TE VI



    Eu caminhava pela calçada, assim, daquele jeito, cheio de vazios no peito (essa eu tinha escutado na TV) ... como quem não quer nada, quando a vi pela primeira vez.
    Passou por mim, bem devagar, como quem fosse me dar sua atenção. Depois sorriu, me emudeceu e tanta coisa começou navegar meu coração.
    Ela falou, depois passou a sua mão pequenina nos meus cabelos de maestro ensandecido:

    - Tempo...

    Eu quis olhar e entender, seria bom poder seguir essa emoção. E se afastou, me fez correr, como quem corre atrás da hora perdida na data marcada.
    Depois sumiu, na multidão, que eu nem suspeitava ser tão sufocante assim .
    Fotografei, depois guardei, fundo no peito cada traço do seu jeito palhaço de ser .
    Ah, que olhar ... porque lembrar... ? Ela era tudo o que sempre ouvi em tantas canções.
    Seria assim, de esquecer, que a desdita da vida queria me dizer?
    Depois passou, depois curou, continuei a pensar em cada coisa devagar. Ir trabalhar, depois beber, depois dormir para a cara do mundo esquecer. Depois voltar, tudo de novo.
    Tempo passou, até sorri, de cada nova história de coisas tão banais.
    Tudo vivi, vivenciei (é até melhor dizer e pensar assim), fiz quase tudo que um homem precisa pra crescer. Me dividi e rejuntei, doei meu jeito ao mundo querendo ser feliz.
    Negociei a solidão no crediário da vida alternando prestações. Eu estudei coisas normais, lendo a bula da vida pelo lado do bandido, recortando figurinhas de cada entendimento, montando num álbum imaginário e revendo, de tempos em tempos, o que o tempo e a distância ainda deixavam de resto.
    Mais uma vez ela voltou, no meio da tarde mais querida que sonhei.
    Estava assim, tão diferente, o mesmo riso presente no meio de um rosto de sol.
    Passou por mim e me tocou, agora com uma mão de dedos mais longos, dedos de mulher. Me sussurrou algum non sense, que o juízo nem deu tempo de entender:

    - Ainda não...

    Negociei com a emoção e rejeitei o processo de correr atrás.

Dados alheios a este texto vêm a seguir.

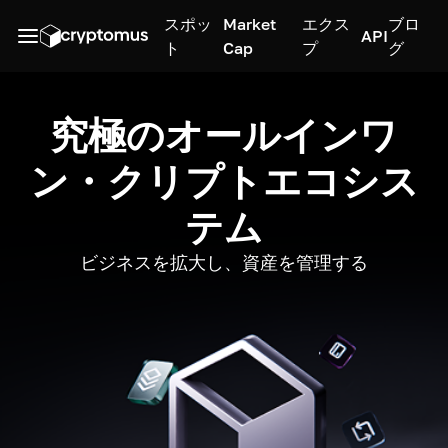
スポッ
Market
エクス
ブロ
API
ト
Cap
プ
グ
究極のオールインワ
ン・クリプトエコシス
テム
ビジネスを拡大し、資産を管理する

    Meu coração quis me matar, de tanta excitação, de tanta confusão pulando de qualquer jeito no peito ateu... Eu quis chorar, descabelar, mas a vergonha do mundo falou bem mais veloz.
    Mais uma vez desapareceu, dentro da tarde só pra coisa ficar bem pior.
    Eu outra vez deixei passar, porque certas provas a vida nos traz pra melhorar o pedigree. Tenho certeza disso.
    Voltei a ser o que programei. Metodismos, cienticismos, culturismos, monetarismos, vanguardismos, policianismos, politicagem, toda espécie de sacanagem que a natureza humana - e talvez até por sê-la - permitia... tudo liguei.
    Dei tantas voltas pra chamar minha própria atenção, que o tempo passou sem deixar rastro, minguando lembranças, batimentos cardíacos, desejos juvenis.
    Evolui – quer dizer, o termo bem se aplica se entendermos que evolução tão só significa, para certos entenderes e conveniências, movimento, deslocamento, transformação, seja lá pra onde ou pra quê.
    Evolui dentro de uma calma que jamais pensei conquistar, redescobrindo nas pegadas deixadas no caminho, valores do eu mesmo até então confiscados pelo medo.
    Medo de não dar certo, ou de dar certo demais e não saber lidar com tanto, de estar errado – o que é bastante cômodo, já que é algo esperado - de ousar, desestabilizar, transgredir.... mas errar onde ? Transgredir o quê ? Dar certo pra quê? ...
    Caminho zen mostrou o tempo.
    Caminho zen mostrou a idade.
    Já não caminhava aflito pela rua, já não olhava mais ao redor com receio ou com esperança. Estava tudo certo, como o dois e dois de Caetano.

    No desleixo de passadas sem compromisso, na rua do comércio, na avenida do tráfego, na ponte do rio, ela apareceu pela terceira vez...
    Estava solta dentro de um vestido de pano mole que dançava no balanço do corpo ... sorriu mais uma vez, claramente, resplandecente, caminhando na minha direção em slow motion... parei minhas passadas de mau jeito no cotovelo de uma esquina viva.
    E ela veio, certeira como uma bala perdida e me pegou em cheio... passou sua mão de veludo no meu rosto, me dizendo palavras sentidas:

    - Bom momento.... me dê o seu braço. Vamos passear.